BRIDGETON, N.J. — With the dashboard camera in their cruiser rolling, police pulled a Jaguar over for running a stop sign on a dark New Jersey night. Things turned tense when one of the officers warned his partner that he could see a gun in the glove compartment.
Screaming “Don’t you (expletive) move!” and “Show me your hands!” at the man in the passenger seat, the officer reached into the car and appeared to remove a silver handgun. Then, despite being warned not to move, the passenger stepped out of the car, his hands raised about shoulder level.
The officers opened fire, killing him.
The video of the Dec. 30 killing of Jerame Reid in Bridgeton, a struggling, mostly minority city of 25,000 people about 35 miles south of Philadelphia, was released this week, raising questions and stirring anger over yet another death at the hands of police.
The shooting came after the killings of black men in New York and Ferguson, Mo., triggered months of turbulent protests, violence and calls for a re-examination of police use of force.
Reid and the man driving the car were black. The Bridgeton officer who spotted the gun, Braheme Days, is black. His partner, Roger Worley, is white. Both officers have been placed on leave while prosecutors investigate.
“The video speaks for itself that at no point was Jerame Reid a threat and he possessed no weapon on his person,” said Walter Hudson, chairman and founder of the civil rights group National Awareness Alliance. “He complied with the officer, and the officer shot him.”

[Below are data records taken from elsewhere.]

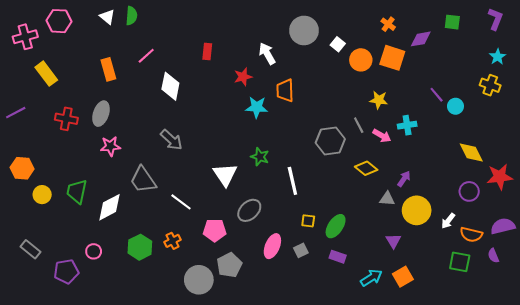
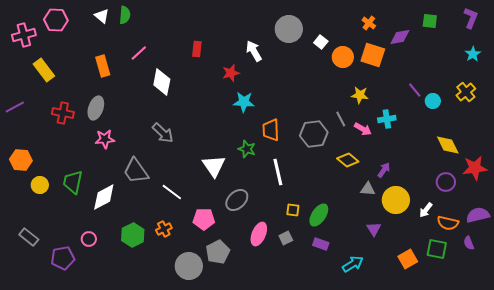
yellow cross: (490, 85) -> (466, 92), moved, turned 30
orange trapezoid: (285, 90) -> (271, 130), moved
orange square: (403, 277) -> (408, 259), moved

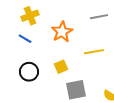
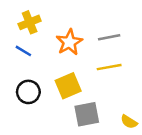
gray line: (99, 17) -> (109, 37), moved
yellow square: (61, 67) -> (68, 86), size x1.5

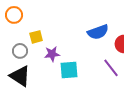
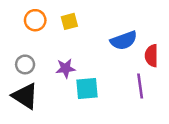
orange circle: (14, 15) -> (35, 20), moved
yellow square: (36, 37) -> (69, 21), moved
purple line: (111, 68) -> (140, 86), turned 30

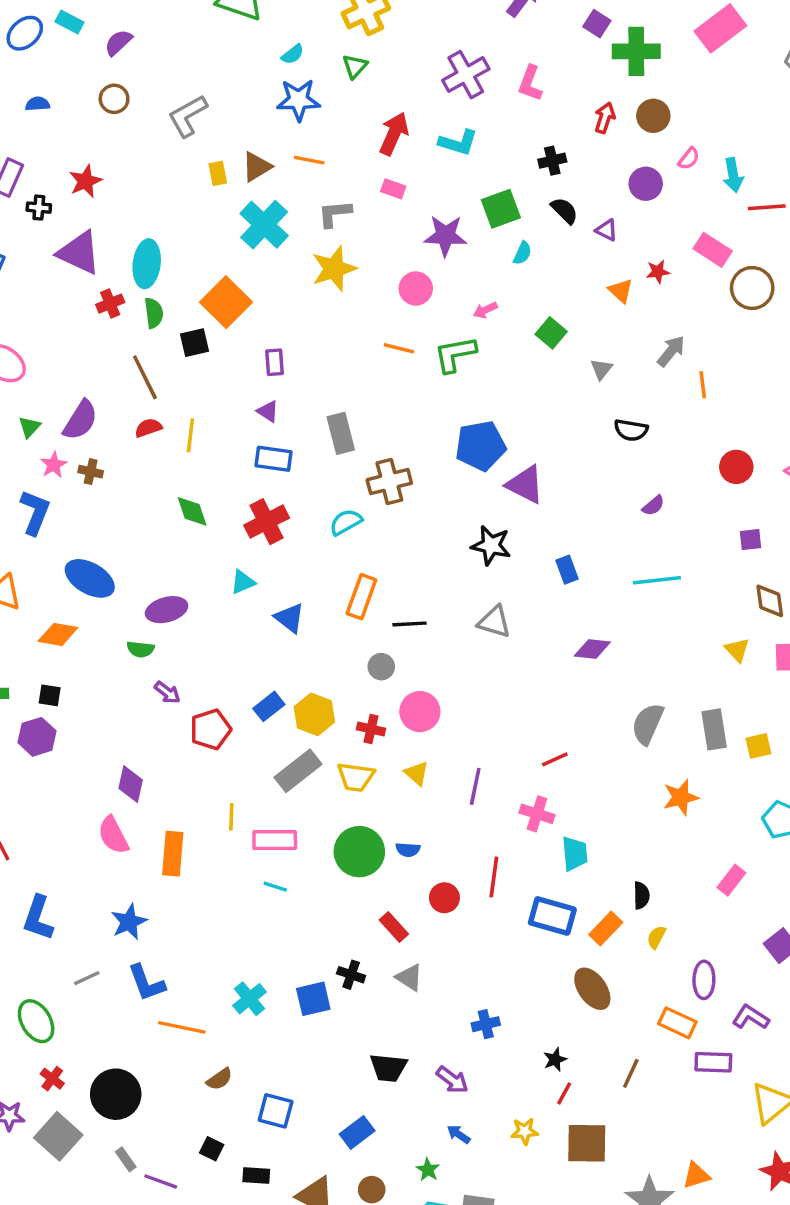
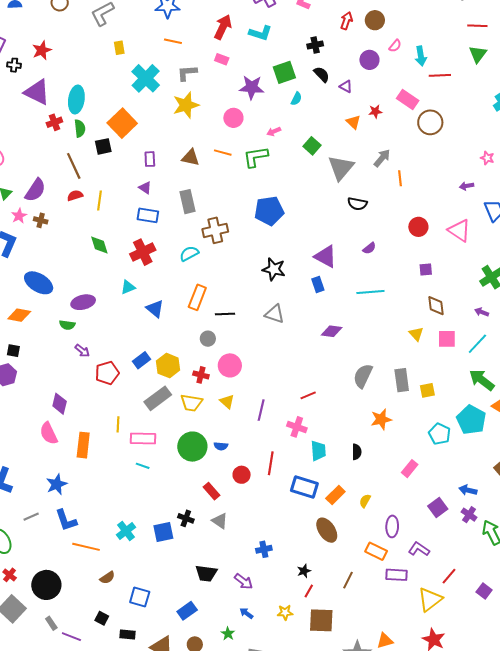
brown triangle: (257, 167) -> (191, 158), moved, turned 42
gray triangle: (601, 369) -> (341, 168), size x2.0
purple triangle: (525, 485) -> (326, 256), moved
black semicircle: (641, 895) -> (357, 452), moved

Reid, 36, spent about 13 years in prison for shooting at three state troopers when he was a teenager. Days knew who he was; Days was among the arresting officers last year when Reid was charged with several crimes, including drug possession and obstruction.
In Bridgeton, where two-thirds of the residents are black or Latino, the killing has stirred small protests in the past couple of weeks, including a demonstration Wednesday, a day after the video was made public on a request made by two newspapers under the state’s open-records law.
The Cumberland County prosecutor’s office previously said a gun was seized during the stop but would not comment further on the investigation. Bridgeton police would not answer any questions about the video and said they opposed its release as neither “compassionate or professional.”